Miike has 100 directing credits to his name across film, TV and straight-to-video but a comparatively slim fraction of these have found acclaim or even attention outside of his home country. Riding the J-Horror wave in late 90s (heralded by Hideo Nakata’s seminal Ring ), Miike initially found fame in the West with astonishingly graphic movies which left unwitting audiences gasping.
As a result, he was dismissed by some as a sicko gore-hound who could only play a few notes on a cinematic trumpet of torture porn. What such critics failed to realise was that back in Japan, Miike had a rich and eclectic body of work behind him, having helmed comedies, action movies, dramas, family TV shows and even a musical.
Like his Western peers Martin Scorcese and David Lynch, Miike has an attraction to the visceral but is never limited by it. His reputation for ultra violence is deserved, with a sizeable chunk of his output devoted to no-punches-pulled yakuza films and his aforementioned horror fare, but there is so much more to this down to earth workhorse than meets the eye.

Takashi Miike

Born in Osaka, Miike graduated from Yokohama film school before cutting his teeth on TV work.
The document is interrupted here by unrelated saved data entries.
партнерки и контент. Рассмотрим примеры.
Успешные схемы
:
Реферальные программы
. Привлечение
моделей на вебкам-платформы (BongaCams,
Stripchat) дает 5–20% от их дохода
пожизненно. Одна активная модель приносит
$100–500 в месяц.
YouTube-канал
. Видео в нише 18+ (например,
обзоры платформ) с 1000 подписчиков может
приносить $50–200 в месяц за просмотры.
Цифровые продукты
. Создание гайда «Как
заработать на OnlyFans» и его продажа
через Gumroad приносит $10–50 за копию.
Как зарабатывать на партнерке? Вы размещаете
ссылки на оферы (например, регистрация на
His first forays into directing came via direct-to-video releases, where he was able to stretch his creative legs until he built his skill set even further – and finally got his name in movie theatres – with a slew of extreme crime dramas, as typified by the movie Shinjuku Triad Society in 1995. It was here that Miike solidified his mix of envelope-pushing violence coupled with bizarre, larger-than-life characters.
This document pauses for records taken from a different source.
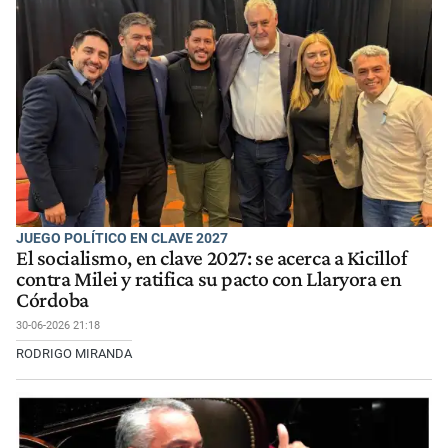
JUEGO POLÍTICO EN CLAVE 2027
El socialismo, en clave 2027: se acerca a Kicillof
contra Milei y ratifica su pacto con Llaryora en
Córdoba
30-06-2026 21:18
RODRIGO MIRANDA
While cranking out Japanese grindhouse, however, Miike was still able to find time to try his hand at different genres, such as love story Andromedia and socio-ecological drama The Bird People in China, both of which were released in 1998. The following year, he would make the movie that finally broke him overseas.

Considering its reputation as a horror classic, Audition is a film that has very little graphic horror until its now-notorious climax. What precedes all that is a gentle, heartbreaking study on the nature of loneliness and the lengths some people will go to to try and circumvent it. Two years after Audition, Miike would make another J-horror landmark, the deliriously over-the-top Ichi The Killer. Depending on what you read or who you speak to, Ichi is the most violent film ever made, so hard to stomach that it is still banned in some countries. A more discerning eye, however, will see a film with a jet black sense of humour and a comic book sensibility far too outlandish to be taken even remotely seriously.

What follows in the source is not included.